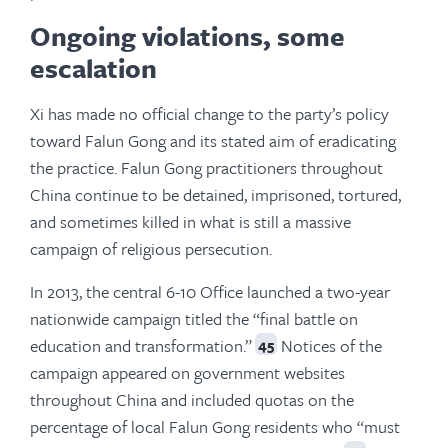
Ongoing violations, some
escalation
Xi has made no official change to the party’s policy
toward Falun Gong and its stated aim of eradicating
the practice. Falun Gong practitioners throughout
China continue to be detained, imprisoned, tortured,
and sometimes killed in what is still a massive
campaign of religious persecution.
In 2013, the central 6-10 Office launched a two-year
nationwide campaign titled the “final battle on
education and transformation.”
Notices of the
45
campaign appeared on government websites
throughout China and included quotas on the
percentage of local Falun Gong residents who “must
= = = = = = =
• TASK GOAL: Give again, exactly, the lines from the start of the data through the one holding "campaign of religious persecution."; omit the pictures.

• OUTPUT OF THE TASK:
Ongoing violations, some
escalation
Xi has made no official change to the party’s policy
toward Falun Gong and its stated aim of eradicating
the practice. Falun Gong practitioners throughout
China continue to be detained, imprisoned, tortured,
and sometimes killed in what is still a massive
campaign of religious persecution.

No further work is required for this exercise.